Goal of the exercise:
Could you quote, exactly as they stand, the lines running from the one with "website traffic." to the final line of the material?

Dataset records:
* * *
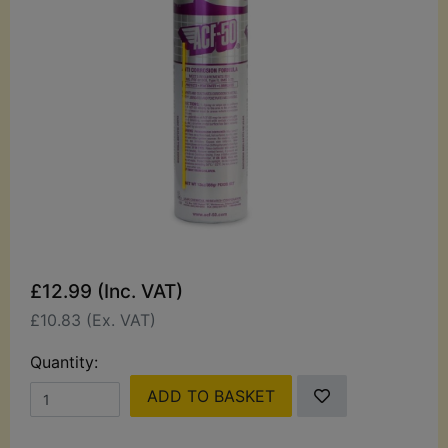
£12.99 (Inc. VAT)
£10.83 (Ex. VAT)
Quantity:
ADD TO BASKET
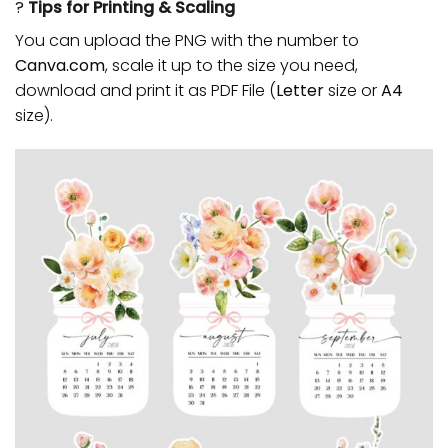
?
Tips for Printing & Scaling
You can upload the PNG with the number to
Canva.com
, scale it up to the size you need,
download and print it as PDF File (
Letter
size or
A4
size).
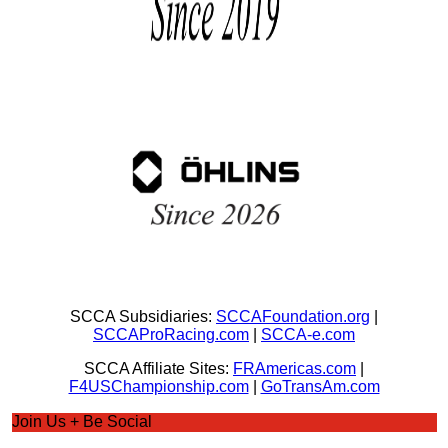
SCCA Subsidiaries:
SCCAFoundation.org
|
SCCAProRacing.com
|
SCCA-e.com
SCCA Affiliate Sites:
FRAmericas.com
|
F4USChampionship.com
|
GoTransAm.com
Join Us + Be Social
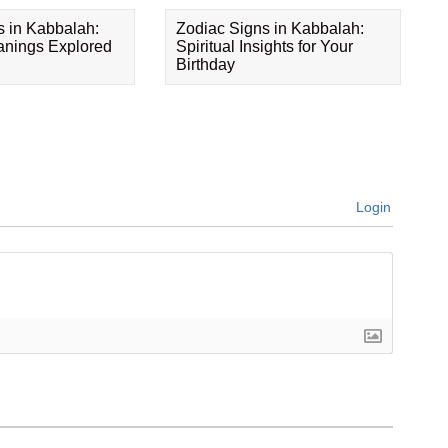
s in Kabbalah:
Zodiac Signs in Kabbalah:
eanings Explored
Spiritual Insights for Your
Birthday
Login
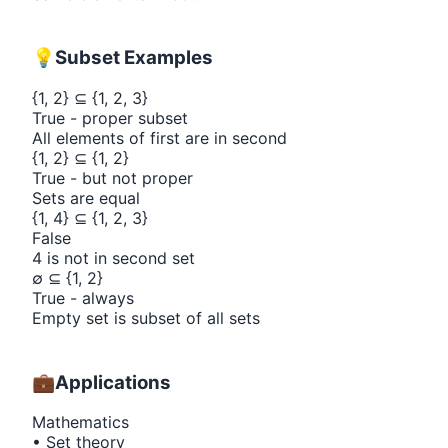
💡
Subset Examples
{
1, 2
}
⊆
{
1, 2, 3
}
True - proper subset
All elements of first are in second
{
1, 2
}
⊆
{
1, 2
}
True - but not proper
Sets are equal
{
1, 4
}
⊆
{
1, 2, 3
}
False
4 is not in second set
∅ ⊆
{
1, 2
}
True - always
Empty set is subset of all sets
💼
Applications
Mathematics
• Set theory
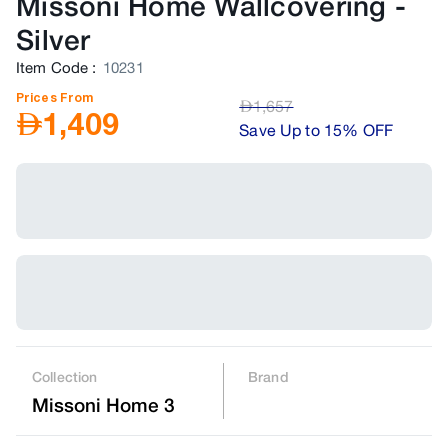
Missoni Home Wallcovering
-
Silver
Item Code
:
10231
Prices From
AED
1,657
AED
1,409
Save Up to 15% OFF
Collection
Brand
Missoni Home 3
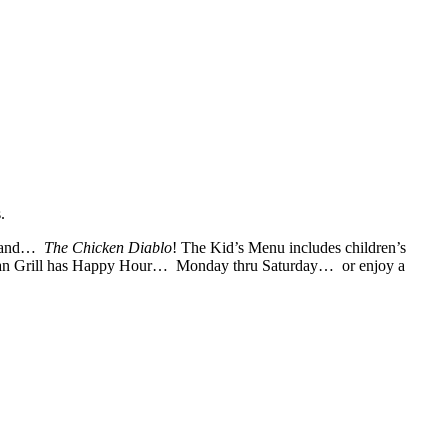
.
co and…
The Chicken Diablo
! The Kid’s Menu includes children’s
ican Grill has Happy Hour… Monday thru Saturday… or enjoy a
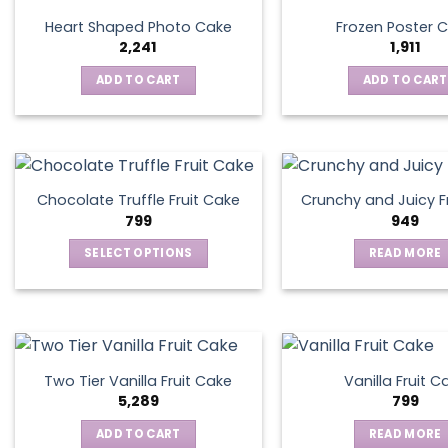
Heart Shaped Photo Cake
Frozen Poster 
2,241
1,911
ADD TO CART
ADD TO CART
Chocolate Truffle Fruit Cake
Crunchy and Juicy F
799
949
SELECT OPTIONS
READ MORE
This
product
has
multiple
variants.
Two Tier Vanilla Fruit Cake
Vanilla Fruit C
The
5,289
799
options
ADD TO CART
READ MORE
may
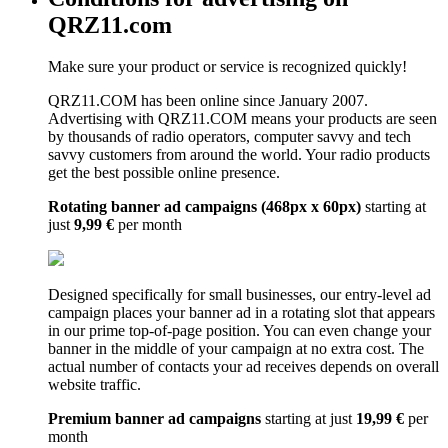
QRZ11.com
Make sure your product or service is recognized quickly!
QRZ11.COM has been online since January 2007.
Advertising with QRZ11.COM means your products are seen
by thousands of radio operators, computer savvy and tech
savvy customers from around the world. Your radio products
get the best possible online presence.
Rotating banner ad campaigns (468px x 60px)
starting at
just
9,99 €
per month
Designed specifically for small businesses, our entry-level ad
campaign places your banner ad in a rotating slot that appears
in our prime top-of-page position. You can even change your
banner in the middle of your campaign at no extra cost. The
actual number of contacts your ad receives depends on overall
website traffic.
Premium banner ad campaigns
starting at just
19,99 €
per
month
* * *
Expected answer:
website traffic.
Premium banner ad campaigns
starting at just
19,99 €
per
month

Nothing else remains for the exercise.